Che il signoraggio sia l’insieme dei redditi derivanti dall’emissione
di moneta non ci piove. Questo non lo dico io ma i banchieri e perfino i debunkers
del “complotto del signoraggio”. E credo che neppure i “complottisti”,
dall’altro lato della barricata, abbiano nulla da eccepire nel merito della
definizione del termine, almeno in questi termini così generali.
Si è appena detto poco sopra che i “soldi veri” fatti dai banchieri
storici (Rothschild, Rockefeller, Morgan, Warburgs, Lazard, ecc.), quelli in
grado di controllare il trust bancario, e da lì le economie e le politiche
mondiali al fine di consolidare il proprio potere, ovvero un sistema che si
autodetermina circolarmente, sono soldi “fatti” soprattutto tramite
speculazioni finanziarie, lecite o illecite, con moneta già esistente.
Perciò non ci sarebbe alcun bisogno di scomodare il concetto di
signoraggio per spiegare le problematiche di fondo relative alla questione
monetaria.

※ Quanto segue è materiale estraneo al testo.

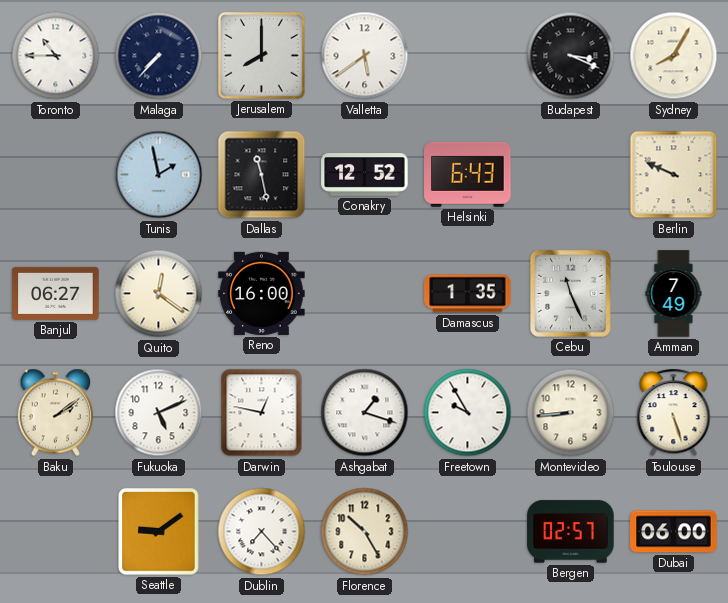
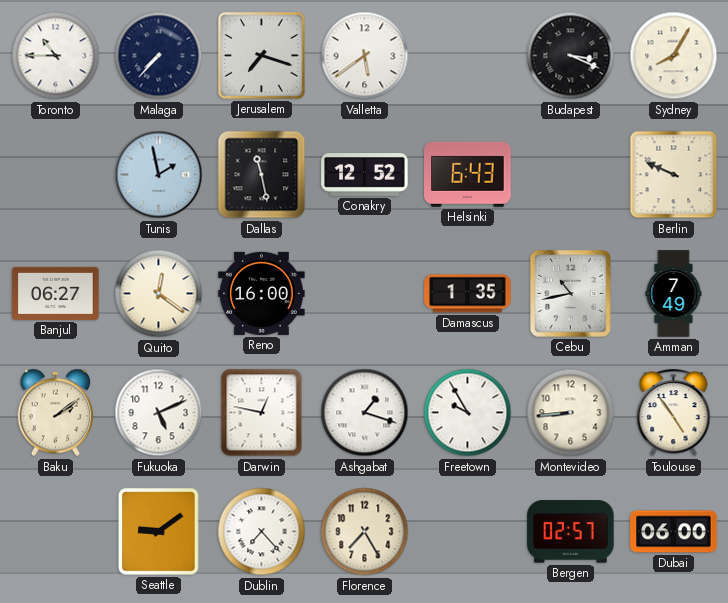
Jerusalem: 8:00 -> 7:18
Cebu: 11:26 -> 10:43
Toulouse: 5:27 -> 4:54
Florence: 10:25 -> 7:25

Tuttavia si è anche detto che l’intera massa monetaria in
circolazione, in tutte le sue forme (che vanno ben oltre i limiti
dell’immaginario collettivo), è praticamente prodotta e messa in circolazione,
oltre che gestita a posteriori, dallo stesso trust bancario mondiale
controllato dall’elite finanziaria. Sorge quindi spontanea la domanda se ci sia
una relazione importante tra emissione monetaria e concentrazione di ricchezza
tramite meccanismi finanziari in senso lato. E la risposta a questa domanda è
certamente sì, esistono dinamiche finanziarie importanti in tal senso,
direttamente legate all’emissione monetaria, che producono grandi spostamenti
di ricchezza reale dall’economia fisica diffusa a quella virtual-finanziaria
concentrata, sempre però convertibile in beni reali.

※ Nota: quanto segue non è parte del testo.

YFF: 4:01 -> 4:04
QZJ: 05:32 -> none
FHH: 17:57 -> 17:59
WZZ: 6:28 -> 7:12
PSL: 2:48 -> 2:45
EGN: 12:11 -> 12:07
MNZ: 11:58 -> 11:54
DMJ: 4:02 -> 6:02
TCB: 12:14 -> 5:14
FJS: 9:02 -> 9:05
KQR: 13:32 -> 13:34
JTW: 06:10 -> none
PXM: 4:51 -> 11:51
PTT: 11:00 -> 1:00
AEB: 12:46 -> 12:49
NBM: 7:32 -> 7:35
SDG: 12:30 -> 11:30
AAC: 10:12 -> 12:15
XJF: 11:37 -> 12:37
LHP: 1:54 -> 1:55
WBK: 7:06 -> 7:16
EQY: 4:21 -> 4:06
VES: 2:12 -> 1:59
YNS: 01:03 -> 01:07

Basti pensare al tradizionale credito bancario di denaro “fiat”, che
non esisteva prima del credito stesso, cioè della creazione dal nulla di massa
monetaria circolante da parte di qualunque banca commerciale (le più “pulite”,
che pure hanno questa “rogna”), operante in un sistema a riserva monetaria
frazionaria e bassissima, dell’ordine del 2%. Tutti gli interessi sul denaro
costato nulla alla banca mutuante sono di fatto un furto ai danni dei veri
produttori di ricchezza fisica monetizzata, i mutuatari.
Per non parlare delle Banche Centrali che emettono “contante” dal nulla
(o meglio da un finto indebitamento contabile), capitalizzandosi di pari
importo (non a titolo di riserva a garanzia del contante emesso, ma in
proprietà assoluta della BC, liberamente impiegabile al miglior rendimento).

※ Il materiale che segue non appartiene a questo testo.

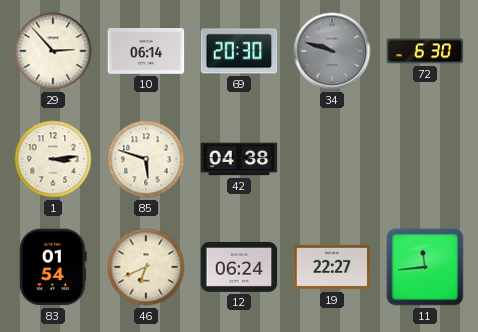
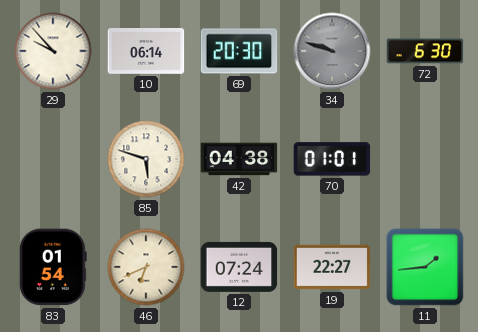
29: 2:53 -> 9:53
1: 3:14 -> none
70: none -> 01:01
12: 06:24 -> 07:24
11: 11:44 -> 1:44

C’è poi l’eclatante esempio in cronaca degli straordinari QE1 e QE2
della FED americana, denaro fiat distribuito “in prestito” alle banche in odore
di default per mancanza di liquidità, in realtà destinato ad ulteriori
speculazioni finanziarie (cosa che farebbe qualunque giocatore d’azzardo che ha
perso tutto, in crisi d’astinenza dal rischio) e in ultima istanza all’acquisto
di ulteriore debito pubblico, il che dimostra oltre ogni ragionevole dubbio che
il “prestatore d’ultima istanza” reale è lo Stato con potere d’imposizione
fiscale futura, e non una banca centrale privata che si fonda sul monopolio
d’emissione del contante fiat.
Già m’immagino spiegazioni leguleie e contorcimenti mentali per
“spiegare” che questi tre esempi sono falsi e fuorvianti, negando l’evidenza
dei fatti, ma non importa, basta l’intuito di un bambino per capire che al
casinò il banco vince sempre, perché è lui che conduce il gioco. E se c’è una
crisi finanziaria mondiale, diversa e ben più profonda di quella del ’29
(quando le regole erano ancora “oneste” rispetto ad oggi), è perché il circo
della finanza è del tutto assimilabile ad un casinò globale, dove i pochi
gestori hanno quasi finito di spennare lo spennabile al resto del mondo. E
proprio per questa evidenza, come in Grecia e in Islanda, questi nuovi re
appaiono nudi nelle loro vergogne agli occhi dei semplici e degli innocenti.